With more than 25 years of experience in the franchise and restaurant industries, Dull has been instrumental in building, reviving and growing iconic brands throughout the U.S. and worldwide. He most recently served as President and CEO of Global Franchise Group, which has a portfolio of six brands – Great American Cookies®, Marble Slab Creamery/MaggieMoo’s®, Pretzelmaker®, Hot Dog on a Stick®, and Round Table Pizza®. In his new role as CEO of Freddy’s, Dull will leverage his extensive industry experience to increase Freddy’s focus on marketing and technology deployment while continuing to evolve the brand’s operational best practices, as well as accelerate franchise development. Dull succeeds Freddy’s co-founder Randy Simon, who will remain engaged in the business as chairman of the board and continue to play a critical role in Freddy’s strategic development.
“As we look to continue Freddy’s positive momentum, we’re proud to welcome Chris into the Freddy’s family,” said Randy Simon, Co-Founder and Chairman of the Board of Freddy’s Frozen Custard & Steakburgers. “His background and expertise will be a true asset in building upon the success we’ve achieved and expand our footprint nationwide, while continuing to prioritize the success of our franchisees. Most importantly, Chris shares our commitment to operating The Freddy’s Way, our promise to approach every aspect of our business the right way, holding true to our values and emphasizing quality.”
Freddy’s has experienced double digit percentage growht annually. The growth has been fueled by the dozens of existing franchisees that continue to reinvest and grow with the brand. Their commitment has resulted in an average of 30 to 60 new restaurant openings each year since 2016, and a pipeline of more than 500 units committed to be developed in the coming years.
“Freddy’s has emerged as one of the strongest and most viable franchise opportunities within the fast-casual segment today, creating a customer experience that is unparalleled in every aspect, from its hospitality and service to the one-of-a-kind menu offerings and product innovation. Once I was introduced to the brand and saw firsthand the operational excellence of its business model, I immediately jumped at the chance to join this exceptional team,” said Dull. “With a simple yet craveable menu and proven processes, as well as some of the best training capabilities I’ve seen within the industry, the Freddy’s concept is easy to execute and boasts a profitable AUV for franchisees. Our system being comprised of dozens of franchisees who operate hundreds of units is a true testament to the viability of this franchise opportunity and growth potential, and I have no doubt the sky is the limit.”

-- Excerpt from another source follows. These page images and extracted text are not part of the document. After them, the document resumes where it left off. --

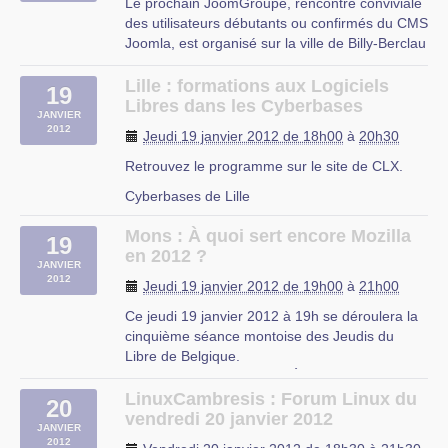
Le prochain JoomGroupe, rencontre conviviale
des utilisateurs débutants ou confirmés du CMS
Joomla, est organisé sur la ville de Billy-Berclau
le mercredi 18 janvier, toujours à Dolto de 18h
à 20h.
Lille : formations aux Logiciels
19
Libres dans les Cyberbases
Ce troisième opus arrive avec un peu de retard
JANVIER
2012
mais les derniers mois ont été intenses :)
Jeudi 19 janvier 2012 de 18h00
à
20h30
Centre F. Dolto
Retrouvez le programme sur le site de CLX.
rue du Maréchal Leclercq
Cyberbases de Lille
62138 BILLY-BERCLAU
Mons : À quoi sert encore Mozilla
19
en 2012 ?
JANVIER
2012
Jeudi 19 janvier 2012 de 19h00
à
21h00
Ce jeudi 19 janvier 2012 à 19h se déroulera la
cinquième séance montoise des Jeudis du
Libre de Belgique.
Le sujet de cette séance : À quoi sert encore
Mozilla en 2012 ?
LinuxCambresis : Forum Linux du
20
Thématique : Internet Public : tout public
vendredi 20 janvier 2012
JANVIER
L’animateur conférencier : Benoît Leseul
2012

With six restaurants opening in the first quarter of the year, including locations in Boise, Idaho; Memphis, Tennessee; and Pensacola, Florida, Freddy’s Frozen Custard & Steakburgers® plans to open more than 50 restaurants nationwide throughout the remainder of 2021. Franchise opportunities remain in areas across the U.S., including the Northeast, Upper Midwest, California, Florida, Oregon, and Washington and large metro areas such as Pittsburgh and Miami and many of its surrounding markets.

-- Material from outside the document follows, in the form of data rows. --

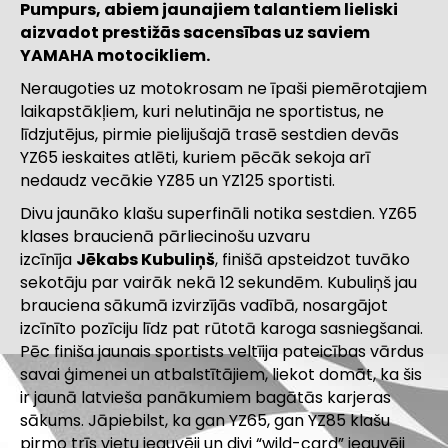
Pumpurs, abiem jaunajiem talantiem lieliski
aizvadot prestižās sacensības uz saviem
YAMAHA motocikliem.
Neraugoties uz motokrosam ne īpaši piemērotajiem
laikapstākļiem, kuri nelutināja ne sportistus, ne
līdzjutējus, pirmie pielijušajā trasē sestdien devās
YZ65 ieskaites atlēti, kuriem pēcāk sekoja arī
nedaudz vecākie YZ85 un YZ125 sportisti.
Divu jaunāko klašu superfināli notika sestdien. YZ65
klases braucienā pārliecinošu uzvaru
izcīnīja
Jēkabs Kubuliņš
, finišā apsteidzot tuvāko
sekotāju par vairāk nekā 12 sekundēm. Kubuliņš jau
brauciena sākumā izvirzījās vadībā, nosargājot
izcīnīto pozīciju līdz pat rūtotā karoga sasniegšanai.
Pēc finiša jaunais sportists veltīija pateicības vārdus
savai ģimenei un atbalstītājiem, liekot domāt, ka šis
ir jaunā latvieša panākumiem bagātās karjeras
sākums. Jāpiebilst, ka gan YZ65, gan YZ85 klašu
pirmo trīs vietu ieguvēji un divi “wild-card” ieguvēji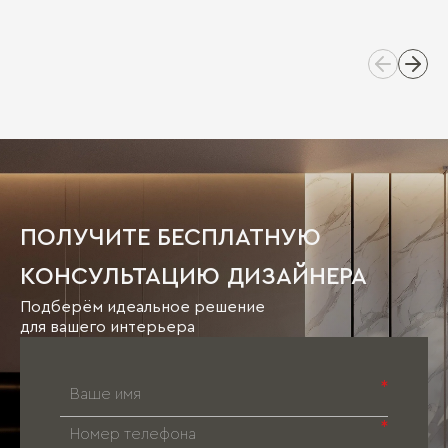
ПОЛУЧИТЕ БЕСПЛАТНУЮ
КОНСУЛЬТАЦИЮ ДИЗАЙНЕРА
Подберём идеальное решение
для вашего интерьера
*
*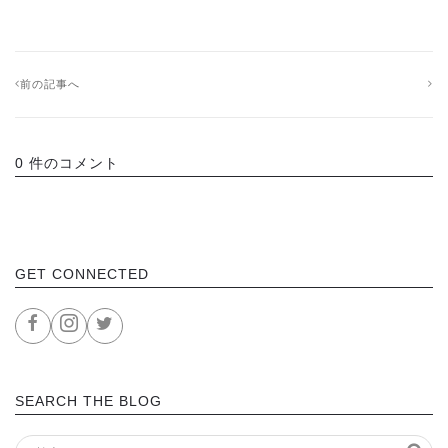
前の記事へ
0 件のコメント
GET CONNECTED
SEARCH THE BLOG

Romeo's Teams with FranFast
Romeos’ Pizza has partnered with FranFast to onboard new franchisees the brand has awarded over the last eight months. During this time, Romeo’s Pizza has awarded franchises in Colorado, Texas, Ohio, Florida and Nigeria. To date, the brand has 47 operating locations and plans to open an additional 13 units by the end of 2021. With this growth, the successful onboarding of new franchise owners has become a top priority.
“As we look to continue the momentum of our powerful same-store sales and total company growth, we identified a top in class partner to automate tasks and support our franchise owners with timely new store openings”, said Ryan Rao Chief Franchising Officer for Romeo’s Pizza.
FranFast is a platform that utilizes four pillars – franchise development manager, new store opening tracker, franchise compliance tracker and franchise communities – that can be fully customized to the needs and business processes of each franchise network.
Burger King To Reduce Environmental Footprint
Burger King® launched a green packaging pilot program focused on finding scalable solutions for eight of our most-used, guest-facing items including forks, spoons, knives, straws, drink lids, Frypods®, Whopper®wrappers and napkins.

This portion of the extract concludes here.